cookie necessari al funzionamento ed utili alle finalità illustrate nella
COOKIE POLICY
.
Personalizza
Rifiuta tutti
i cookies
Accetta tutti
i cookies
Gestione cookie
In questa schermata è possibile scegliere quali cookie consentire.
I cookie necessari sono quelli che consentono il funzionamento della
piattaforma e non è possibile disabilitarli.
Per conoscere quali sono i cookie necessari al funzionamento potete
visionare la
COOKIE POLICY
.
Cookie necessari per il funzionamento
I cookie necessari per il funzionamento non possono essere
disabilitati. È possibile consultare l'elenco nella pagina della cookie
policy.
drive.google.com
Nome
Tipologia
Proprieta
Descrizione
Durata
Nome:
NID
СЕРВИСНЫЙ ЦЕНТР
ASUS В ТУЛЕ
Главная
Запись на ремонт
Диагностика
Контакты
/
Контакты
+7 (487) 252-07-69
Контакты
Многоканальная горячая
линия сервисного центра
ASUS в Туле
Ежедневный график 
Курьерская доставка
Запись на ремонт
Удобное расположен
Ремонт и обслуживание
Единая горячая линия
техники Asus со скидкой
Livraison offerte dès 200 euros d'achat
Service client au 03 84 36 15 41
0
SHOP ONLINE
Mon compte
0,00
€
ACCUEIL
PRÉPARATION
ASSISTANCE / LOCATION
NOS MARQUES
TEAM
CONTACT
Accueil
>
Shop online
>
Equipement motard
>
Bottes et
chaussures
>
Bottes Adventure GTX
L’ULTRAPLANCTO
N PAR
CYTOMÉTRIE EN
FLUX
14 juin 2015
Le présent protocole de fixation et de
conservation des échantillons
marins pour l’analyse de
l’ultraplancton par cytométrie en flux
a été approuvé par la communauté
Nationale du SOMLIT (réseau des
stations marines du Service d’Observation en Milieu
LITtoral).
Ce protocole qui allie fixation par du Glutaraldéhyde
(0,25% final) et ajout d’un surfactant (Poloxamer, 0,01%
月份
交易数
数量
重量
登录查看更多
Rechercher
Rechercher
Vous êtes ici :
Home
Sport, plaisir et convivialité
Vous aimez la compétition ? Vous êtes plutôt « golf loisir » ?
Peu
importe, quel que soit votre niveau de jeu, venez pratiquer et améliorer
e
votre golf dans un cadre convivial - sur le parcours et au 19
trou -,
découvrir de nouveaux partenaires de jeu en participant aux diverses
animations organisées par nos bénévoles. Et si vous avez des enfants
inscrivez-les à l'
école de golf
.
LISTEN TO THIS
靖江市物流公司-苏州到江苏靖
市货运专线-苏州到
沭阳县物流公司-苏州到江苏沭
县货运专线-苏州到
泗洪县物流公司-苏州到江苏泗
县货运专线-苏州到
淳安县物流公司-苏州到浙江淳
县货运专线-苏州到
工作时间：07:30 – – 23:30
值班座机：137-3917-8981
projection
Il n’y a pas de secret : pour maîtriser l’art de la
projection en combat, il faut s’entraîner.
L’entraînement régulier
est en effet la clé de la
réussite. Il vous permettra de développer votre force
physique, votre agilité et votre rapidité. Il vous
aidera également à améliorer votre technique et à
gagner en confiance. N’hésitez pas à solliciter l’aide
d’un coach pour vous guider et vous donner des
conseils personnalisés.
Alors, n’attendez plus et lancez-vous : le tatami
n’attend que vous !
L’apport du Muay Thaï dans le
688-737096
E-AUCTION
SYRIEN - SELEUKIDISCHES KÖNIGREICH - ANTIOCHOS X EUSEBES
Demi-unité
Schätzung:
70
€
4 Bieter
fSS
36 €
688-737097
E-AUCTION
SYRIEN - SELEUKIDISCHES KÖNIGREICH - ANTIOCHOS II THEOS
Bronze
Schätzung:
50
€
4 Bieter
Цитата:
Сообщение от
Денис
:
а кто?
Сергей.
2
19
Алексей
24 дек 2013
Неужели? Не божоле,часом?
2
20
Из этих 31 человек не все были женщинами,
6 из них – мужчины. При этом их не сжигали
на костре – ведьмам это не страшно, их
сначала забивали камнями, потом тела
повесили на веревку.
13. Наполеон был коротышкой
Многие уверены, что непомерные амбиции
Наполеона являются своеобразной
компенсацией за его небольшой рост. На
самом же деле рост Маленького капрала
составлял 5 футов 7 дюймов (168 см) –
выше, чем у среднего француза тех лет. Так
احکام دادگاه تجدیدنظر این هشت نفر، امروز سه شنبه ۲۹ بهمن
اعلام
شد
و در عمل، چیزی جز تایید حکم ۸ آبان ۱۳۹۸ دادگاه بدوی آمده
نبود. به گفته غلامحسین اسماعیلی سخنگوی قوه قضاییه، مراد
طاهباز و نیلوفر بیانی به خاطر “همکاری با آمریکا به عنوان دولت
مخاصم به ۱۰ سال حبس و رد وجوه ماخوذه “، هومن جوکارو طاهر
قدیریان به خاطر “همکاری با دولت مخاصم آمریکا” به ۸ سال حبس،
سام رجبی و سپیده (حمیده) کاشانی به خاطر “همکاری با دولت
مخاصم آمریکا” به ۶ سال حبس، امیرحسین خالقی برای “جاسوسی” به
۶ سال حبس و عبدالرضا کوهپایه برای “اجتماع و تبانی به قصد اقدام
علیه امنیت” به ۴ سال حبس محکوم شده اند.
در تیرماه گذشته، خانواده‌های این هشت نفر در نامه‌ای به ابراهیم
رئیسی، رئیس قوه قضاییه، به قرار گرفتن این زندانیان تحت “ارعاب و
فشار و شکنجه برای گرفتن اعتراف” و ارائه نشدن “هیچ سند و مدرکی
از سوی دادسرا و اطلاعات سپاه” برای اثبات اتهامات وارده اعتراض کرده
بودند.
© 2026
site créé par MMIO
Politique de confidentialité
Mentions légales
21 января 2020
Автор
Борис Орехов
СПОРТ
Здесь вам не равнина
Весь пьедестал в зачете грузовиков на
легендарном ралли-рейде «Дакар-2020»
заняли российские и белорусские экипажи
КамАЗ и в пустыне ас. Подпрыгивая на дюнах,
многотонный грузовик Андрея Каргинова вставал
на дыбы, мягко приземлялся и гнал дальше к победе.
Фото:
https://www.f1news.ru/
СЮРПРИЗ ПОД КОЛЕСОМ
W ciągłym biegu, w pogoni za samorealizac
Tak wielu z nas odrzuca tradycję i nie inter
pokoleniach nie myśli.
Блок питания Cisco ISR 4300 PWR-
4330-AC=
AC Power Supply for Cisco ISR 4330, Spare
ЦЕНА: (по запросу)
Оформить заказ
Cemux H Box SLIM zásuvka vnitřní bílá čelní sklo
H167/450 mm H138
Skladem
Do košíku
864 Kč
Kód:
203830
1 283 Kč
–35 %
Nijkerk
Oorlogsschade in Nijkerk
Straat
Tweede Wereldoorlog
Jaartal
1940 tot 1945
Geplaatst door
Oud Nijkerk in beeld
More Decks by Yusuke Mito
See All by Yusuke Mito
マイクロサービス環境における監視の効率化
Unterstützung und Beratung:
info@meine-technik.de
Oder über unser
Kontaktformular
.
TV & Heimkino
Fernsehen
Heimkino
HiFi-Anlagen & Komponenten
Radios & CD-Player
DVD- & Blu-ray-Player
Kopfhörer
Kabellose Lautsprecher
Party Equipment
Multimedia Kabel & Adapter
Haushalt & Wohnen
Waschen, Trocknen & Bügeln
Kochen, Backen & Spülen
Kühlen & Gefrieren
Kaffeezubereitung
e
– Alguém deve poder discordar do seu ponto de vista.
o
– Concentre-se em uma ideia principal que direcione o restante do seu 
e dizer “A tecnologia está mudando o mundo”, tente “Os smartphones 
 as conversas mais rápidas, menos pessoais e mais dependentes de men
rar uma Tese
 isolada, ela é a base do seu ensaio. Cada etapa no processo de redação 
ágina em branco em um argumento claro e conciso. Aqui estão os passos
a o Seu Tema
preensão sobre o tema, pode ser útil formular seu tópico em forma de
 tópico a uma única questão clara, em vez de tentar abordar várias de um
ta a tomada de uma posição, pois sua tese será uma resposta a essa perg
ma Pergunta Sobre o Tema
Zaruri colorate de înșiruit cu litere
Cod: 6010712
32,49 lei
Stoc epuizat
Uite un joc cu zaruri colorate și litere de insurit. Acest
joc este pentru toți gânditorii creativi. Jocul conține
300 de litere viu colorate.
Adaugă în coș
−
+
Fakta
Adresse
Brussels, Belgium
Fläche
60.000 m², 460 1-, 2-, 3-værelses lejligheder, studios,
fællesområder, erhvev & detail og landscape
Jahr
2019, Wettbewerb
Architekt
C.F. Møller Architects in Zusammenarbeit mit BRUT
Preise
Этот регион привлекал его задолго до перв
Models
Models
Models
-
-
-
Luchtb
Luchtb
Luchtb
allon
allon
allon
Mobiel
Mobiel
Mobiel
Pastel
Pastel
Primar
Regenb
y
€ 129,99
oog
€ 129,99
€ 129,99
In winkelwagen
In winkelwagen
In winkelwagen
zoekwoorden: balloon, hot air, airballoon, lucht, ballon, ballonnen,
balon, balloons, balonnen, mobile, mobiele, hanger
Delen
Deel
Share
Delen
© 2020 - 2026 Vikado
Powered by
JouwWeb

══════════════════════════════

Work task
Looking at the records above, return exactly the lines from the line with "Politique de confidentialité" to the line with "rar uma Tese", both ends included.

Task output
Politique de confidentialité
Mentions légales
21 января 2020
Автор
Борис Орехов
СПОРТ
Здесь вам не равнина
Весь пьедестал в зачете грузовиков на
легендарном ралли-рейде «Дакар-2020»
заняли российские и белорусские экипажи
КамАЗ и в пустыне ас. Подпрыгивая на дюнах,
многотонный грузовик Андрея Каргинова вставал
на дыбы, мягко приземлялся и гнал дальше к победе.
Фото:
https://www.f1news.ru/
СЮРПРИЗ ПОД КОЛЕСОМ
W ciągłym biegu, w pogoni za samorealizac
Tak wielu z nas odrzuca tradycję i nie inter
pokoleniach nie myśli.
Блок питания Cisco ISR 4300 PWR-
4330-AC=
AC Power Supply for Cisco ISR 4330, Spare
ЦЕНА: (по запросу)
Оформить заказ
Cemux H Box SLIM zásuvka vnitřní bílá čelní sklo
H167/450 mm H138
Skladem
Do košíku
864 Kč
Kód:
203830
1 283 Kč
–35 %
Nijkerk
Oorlogsschade in Nijkerk
Straat
Tweede Wereldoorlog
Jaartal
1940 tot 1945
Geplaatst door
Oud Nijkerk in beeld
More Decks by Yusuke Mito
See All by Yusuke Mito
マイクロサービス環境における監視の効率化
Unterstützung und Beratung:
info@meine-technik.de
Oder über unser
Kontaktformular
.
TV & Heimkino
Fernsehen
Heimkino
HiFi-Anlagen & Komponenten
Radios & CD-Player
DVD- & Blu-ray-Player
Kopfhörer
Kabellose Lautsprecher
Party Equipment
Multimedia Kabel & Adapter
Haushalt & Wohnen
Waschen, Trocknen & Bügeln
Kochen, Backen & Spülen
Kühlen & Gefrieren
Kaffeezubereitung
e
– Alguém deve poder discordar do seu ponto de vista.
o
– Concentre-se em uma ideia principal que direcione o restante do seu 
e dizer “A tecnologia está mudando o mundo”, tente “Os smartphones 
 as conversas mais rápidas, menos pessoais e mais dependentes de men
rar uma Tese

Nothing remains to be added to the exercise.